Use case 5: customer engagement

2016’s fad, Pokémon GO is perhaps AR’s most famous champion. Historically, gamification and VR have proven to better engage users. Today, shopping malls and business conferences leverage VR experience studios to engage kids and customers alike. Today, we have kids riding a roller coaster without even sitting on the actual structure.

Thoughtworkers have implemented a smartphone-based AR concept called LookARound that can involve visitors at expos and events.

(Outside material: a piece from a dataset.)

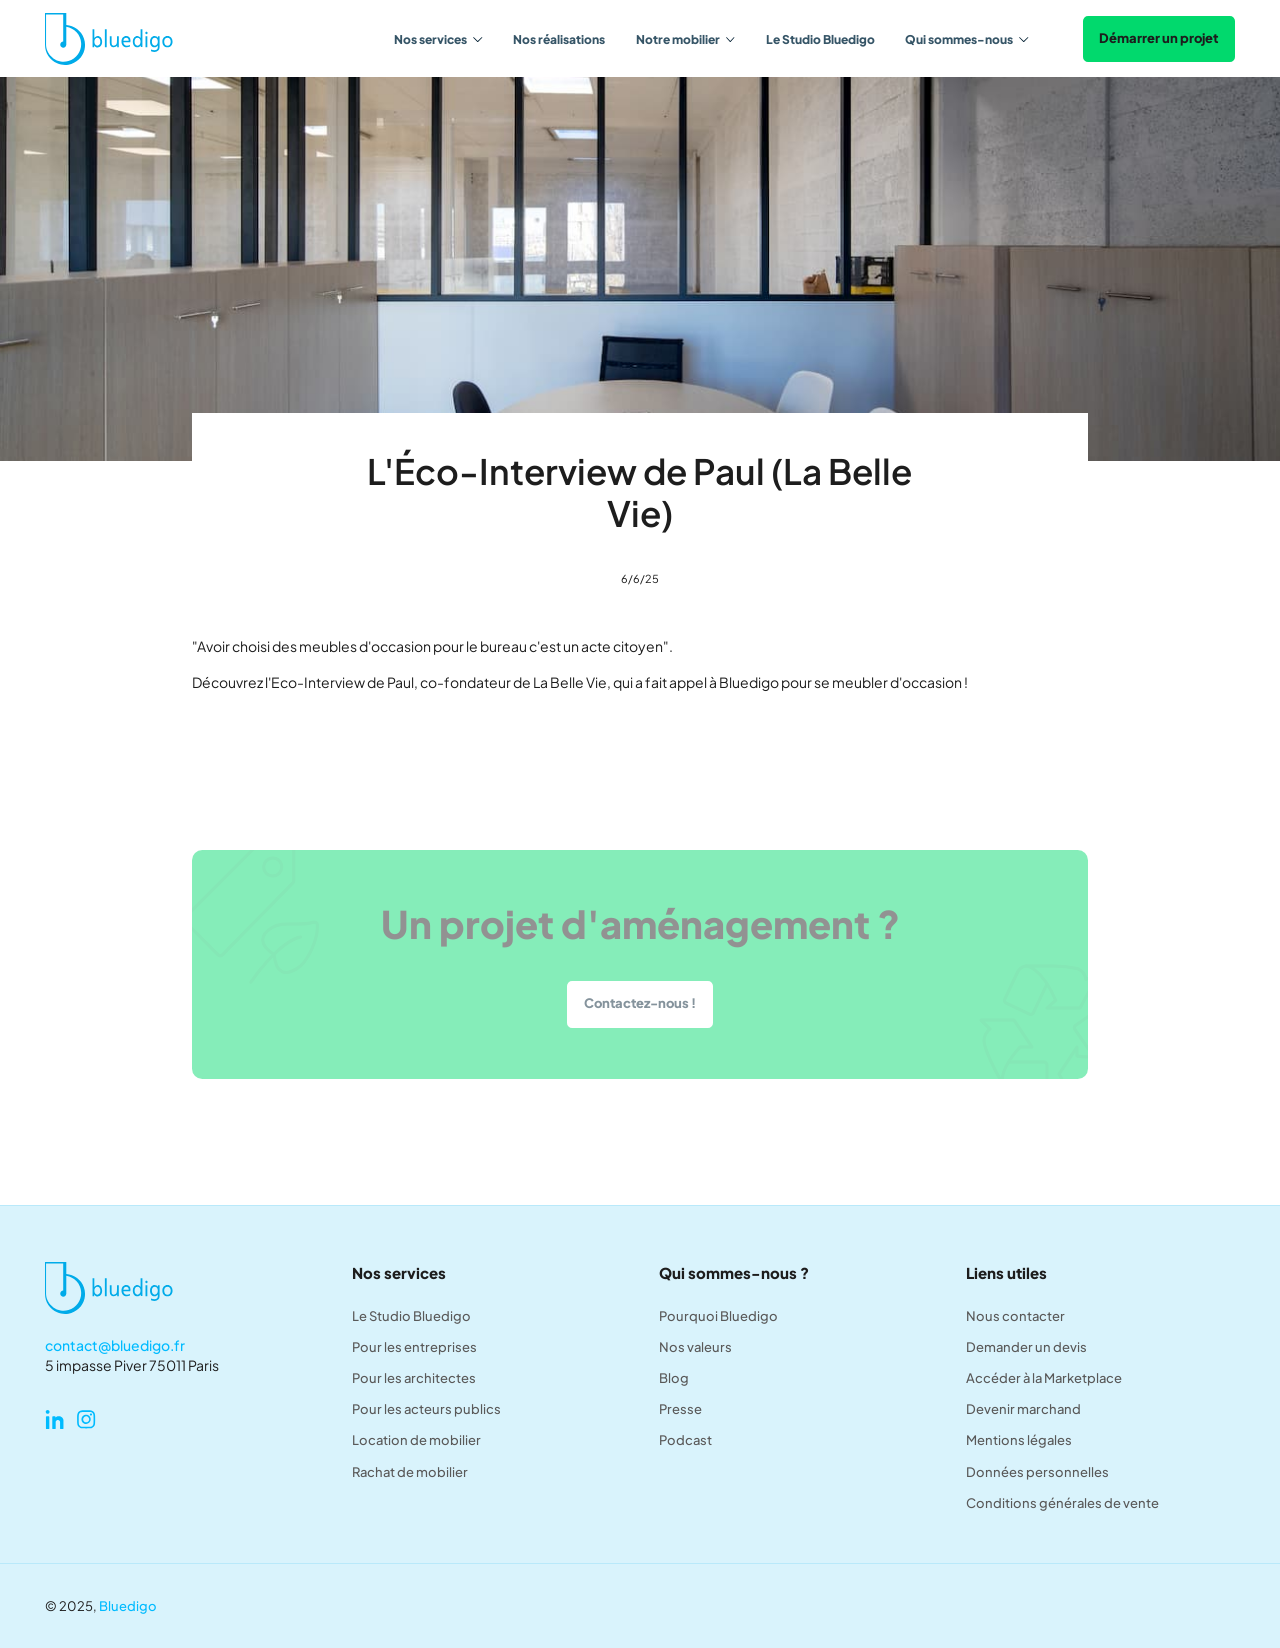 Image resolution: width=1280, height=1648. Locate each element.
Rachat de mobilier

The flow of activity is this - 
  • Users scan a visual cue (like a QR code) within the event area
  • Users have to find a 3D goodie that's hidden close to the visual cue. It will be superimposed (Pokémon GO style) on the 3D environment around the user. 
  • The app appraises users of the distance between them and the 3D goodie 
  • Users can collect the goodie and compete with other players.
LookARound was a huge hit at a two day internal office-wide event, ‘India Away Day 2019.’ 1700 Thoughtworkers explored different points of interests at the venue, such as break-out sessions, tech stalls and event areas while engaging with AR.

Snapshot of the LookAround App at Thoughtworks India Away Day 2019
At the Away Day, 500 Thoughtworkers competed with each other at a time. They were encouraged by 3D leaderboards showcased on Microsoft Hololens and Oculus Quest.

XR tech is evolving at such a rate that the untapped potential boggles the mind. And, we believe the software’s evolution should be matched by the hardware. The latter needs to be user-friendly in terms of field of view and lightweight with immense processing and battery power. 

The software on the other hand, needs to take a more informed advantage of AI and ML to better estimate diverse environments, making it accessible to any and every possible scenario. Businesses also need to proactively build as many use cases as possible, fix shortcomings and contribute to XR development practices. VR is a reality and has us primed for the pronounced impact of AR and MR tech in the future.

Disclaimer: The statements and opinions expressed in this article are those of the author(s) and do not necessarily reflect the positions of Thoughtworks.